The machine hit the highway, hesitated, and began creeping along south at ten klicks an hour.

"Well, let's hope the poor damn thing gets to paint a few road stripes before they shoot it to hell and gone again," Carol said, stacking the lattices in the back of a truck. "What's the deal, dude? I'm busy."

"Carol, what's the weirdest thing you've got around here?"

"What in hell are you talking about?"

"What have you got, that's really strange, only nobody else ever hacks with it?"

"Oh," Carol said. "I get your drift." She grinned. "There's a touch of that in every Trouper. Old-fashioned hacker gadget jones. Toy hunger, right?" Carol looked around the garage, at the scattered tools, the bench mounts, the table vise, an industrial glue sprayer. "You wanna help me pack all this crap? Rudy and Greg are coming later."

"I'd like to," Alex lied, "but I got another assignment."

"Well, I'm gonna be glad to have this thing off my hands, anyhow. You want to play with something, you can play with this bastard." Carol walked to the welding bench and pulled off a long, dusty coil of black cable. It looked like a pneumatic feedline for the welding torch, a big coil of thin black plastic gas pipe. As she caught it up and brought it to him, though, Alex saw that the apparent pipe was actually sleek black braided cord.

One end of the cord ended in a flat battery unit, with a belt attachment, a small readout screen, and a control glove.

"Ever seen one of these before?"

"Well, I've certainly seen a battery and a control glove," Alex said.

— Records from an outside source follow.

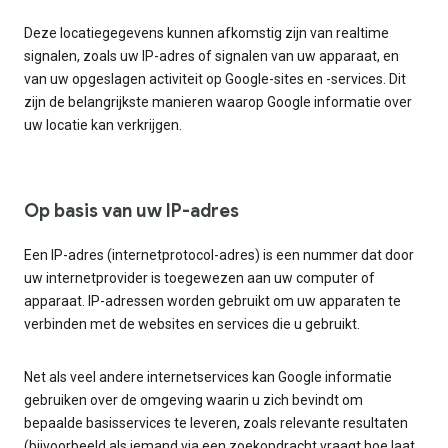
Deze locatiegegevens kunnen afkomstig zijn van realtime
signalen, zoals uw IP-adres of signalen van uw apparaat, en
van uw opgeslagen activiteit op Google-sites en -services. Dit
zijn de belangrijkste manieren waarop Google informatie over
uw locatie kan verkrijgen.
Op basis van uw IP-adres
Een IP-adres (internetprotocol-adres) is een nummer dat door
uw internetprovider is toegewezen aan uw computer of
apparaat. IP-adressen worden gebruikt om uw apparaten te
verbinden met de websites en services die u gebruikt.
Net als veel andere internetservices kan Google informatie
gebruiken over de omgeving waarin u zich bevindt om
bepaalde basisservices te leveren, zoals relevante resultaten
(bijvoorbeeld als iemand via een zoekopdracht vraagt hoe laat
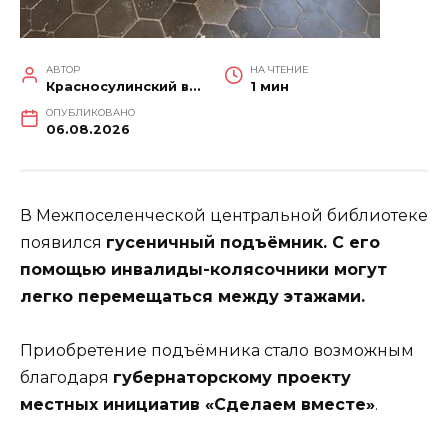
АВТОР
НА ЧТЕНИЕ
Красносулинский вестник
1 мин
ОПУБЛИКОВАНО
06.08.2026
В Межпоселенческой центральной библиотеке
появился
гусеничный подъёмник. С его
помощью инвалиды-колясочники могут
легко перемещаться между этажами.
Приобретение подъёмника стало возможным
благодаря
губернаторскому проекту
местных инициатив «Сделаем вместе»
.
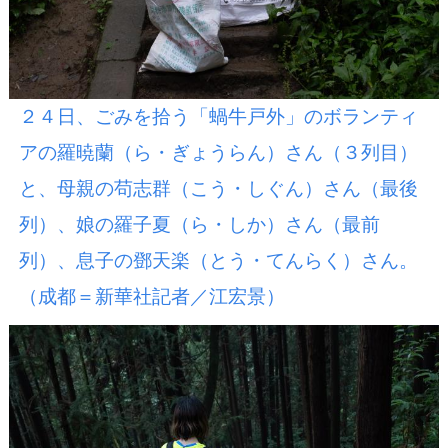
２４日、ごみを拾う「蝸牛戸外」のボランティ
アの羅暁蘭（ら・ぎょうらん）さん（３列目）
と、母親の苟志群（こう・しぐん）さん（最後
列）、娘の羅子夏（ら・しか）さん（最前
列）、息子の鄧天楽（とう・てんらく）さん。
（成都＝新華社記者／江宏景）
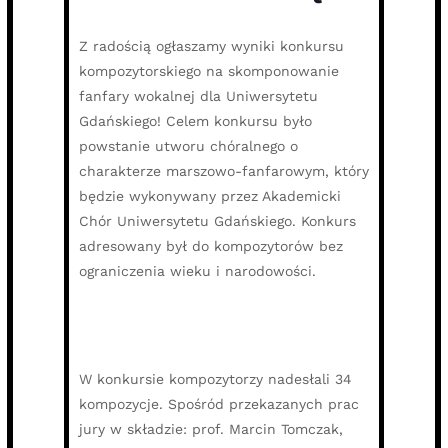
Z radością ogłaszamy wyniki konkursu
kompozytorskiego na skomponowanie
fanfary wokalnej dla Uniwersytetu
Gdańskiego! Celem konkursu było
powstanie utworu chóralnego o
charakterze marszowo-fanfarowym, który
będzie wykonywany przez Akademicki
Chór Uniwersytetu Gdańskiego. Konkurs
adresowany był do kompozytorów bez
ograniczenia wieku i narodowości.
W konkursie kompozytorzy nadesłali 34
kompozycje. Spośród przekazanych prac
jury w składzie: prof. Marcin Tomczak,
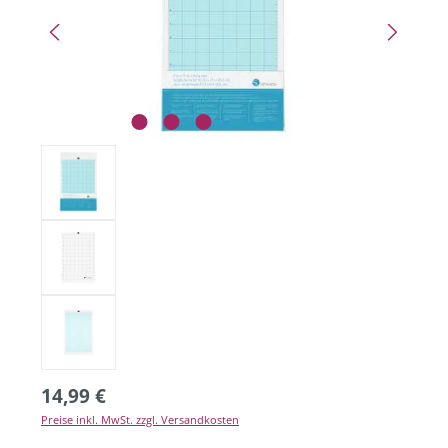
14,99 €
Preise inkl. MwSt. zzgl. Versandkosten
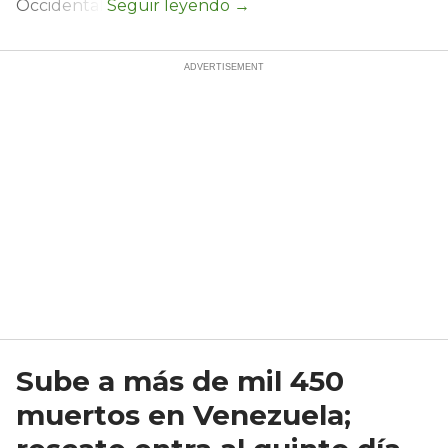
Occidental.
Sube a más de mil 450
muertos en Venezuela;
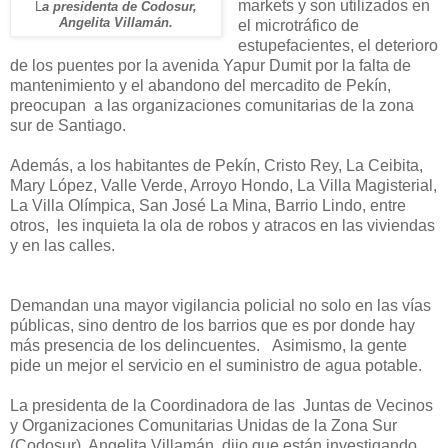
markets y son utilizados en
L
a presidenta de Codosur,
Angelita Villamán.
el microtráfico de
estupefacientes, el deterioro
de los puentes por la avenida Yapur Dumit por la falta de
mantenimiento y el abandono del mercadito de Pekín,
preocupan a las organizaciones comunitarias de la zona
sur de Santiago.
Además, a los habitantes de Pekín, Cristo Rey, La Ceibita,
Mary López, Valle Verde, Arroyo Hondo, La Villa Magisterial,
La Villa Olímpica, San José La Mina, Barrio Lindo, entre
otros, les inquieta la ola de robos y atracos en las viviendas
y en las calles.
Demandan una mayor vigilancia policial no solo en las vías
públicas, sino dentro de los barrios que es por donde hay
más presencia de los delincuentes. Asimismo, la gente
pide un mejor el servicio en el suministro de agua potable.
La presidenta de la Coordinadora de las Juntas de Vecinos
y Organizaciones Comunitarias Unidas de la Zona Sur
(Codosur), Angelita Villamán, dijo que están investigando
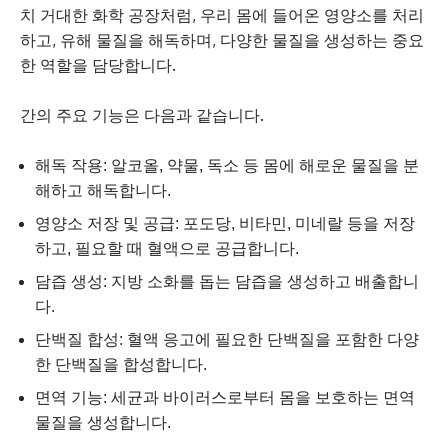
치 거대한 화학 공장처럼, 우리 몸에 들어온 영양소를 처리
하고, 유해 물질을 해독하며, 다양한 물질을 생성하는 중요
한 역할을 담당합니다.
간의 주요 기능은 다음과 같습니다.
해독 작용: 알코올, 약물, 독소 등 몸에 해로운 물질을 분
해하고 해독합니다.
영양소 저장 및 공급: 포도당, 비타민, 미네랄 등을 저장
하고, 필요할 때 혈액으로 공급합니다.
담즙 생성: 지방 소화를 돕는 담즙을 생성하고 배출합니
다.
단백질 합성: 혈액 응고에 필요한 단백질을 포함한 다양
한 단백질을 합성합니다.
면역 기능: 세균과 바이러스로부터 몸을 보호하는 면역
물질을 생성합니다.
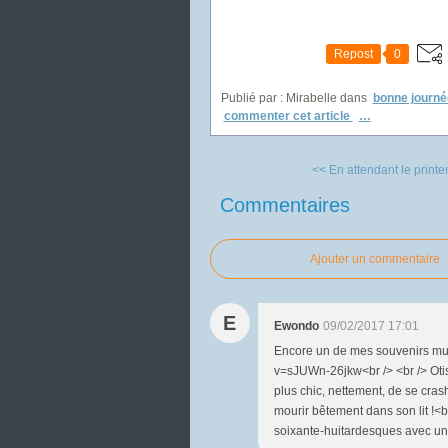
Repost
0
Publié par : Mirabelle
dans
bonne journé
commenter cet article
…
<< En attendant le printe
Commentaires
Ajouter un commentaire
E
Ewondo
09/02/2017 17:01
Encore un de mes souvenirs mus
v=sJUWn-26jkw<br /> <br /> Otis
plus chic, nettement, de se cras
mourir bêtement dans son lit !<br
soixante-huitardesques avec un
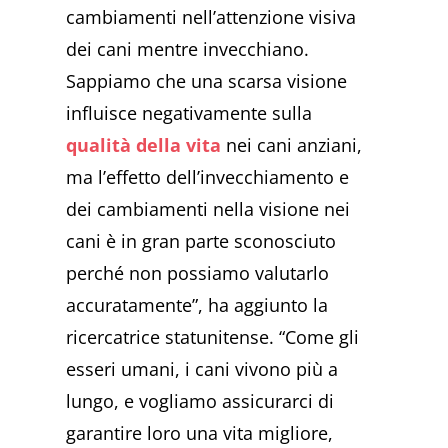
cambiamenti nell’attenzione visiva
dei cani mentre invecchiano.
Sappiamo che una scarsa visione
influisce negativamente sulla
qualità della vita
nei cani anziani,
ma l’effetto dell’invecchiamento e
dei cambiamenti nella visione nei
cani è in gran parte sconosciuto
perché non possiamo valutarlo
accuratamente”, ha aggiunto la
ricercatrice statunitense. “Come gli
esseri umani, i cani vivono più a
lungo, e vogliamo assicurarci di
garantire loro una vita migliore,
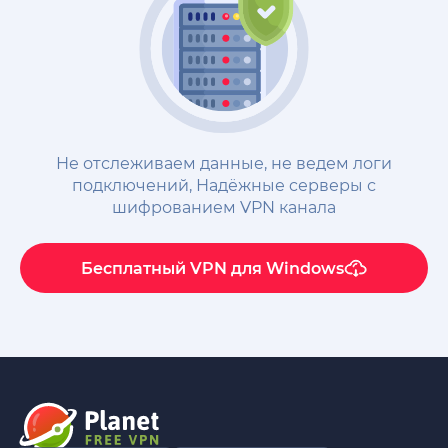
Не отслеживаем данные, не ведем логи
подключений, Надёжные cерверы с
шифрованием VPN канала
Бесплатный VPN для Windows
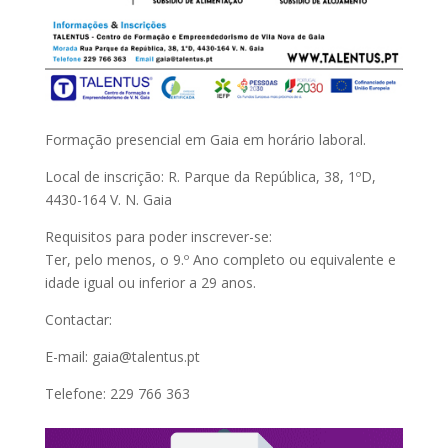
Formação presencial em Gaia em horário laboral.
Local de inscrição: R. Parque da República, 38, 1ºD,
4430-164 V. N. Gaia
Requisitos para poder inscrever-se:
Ter, pelo menos, o 9.º Ano completo ou equivalente e
idade igual ou inferior a 29 anos.
Contactar:
E-mail: gaia@talentus.pt
Telefone: 229 766 363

She handed him the works. "Yeah, that's a damn good battery! Superconductive. You could drive a motorbike with that battery. And here I am, keeping that sucker charged up to no good end-nobody ever uses this damn thing!" She frowned. "Of course, if you work that battery down, kid, you're gonna have to pull some weight to make up for that."

CHAPTER 6

"I'm pulling, I'm pulling," Alex told her. "My people in Matamoros have got that shipment ready, they're just waiting for us to give them the coordinates."

"Standard satellite global-position coordinates?"

"That's what they use, all right," he said. "Just like the Troupe, like the army, just like everybody."

"I can give you those anytime, it's no big secret where we're pitching camp."

"That's good. I'll try and phone 'em in, if I can still get that encrypted line."

'No problema," Carol said, bored. She watched as• Alex hefted the cable, then slid the whole coil of it over his right shoulder. It rested there easily. The cable weighed only a couple of kilos, but it felt bizarrely serpentine and supple, somehow dry and greasy at the same time. It was as thick as his little finger, and maybe twenty meters long. "What is this thing exactly?"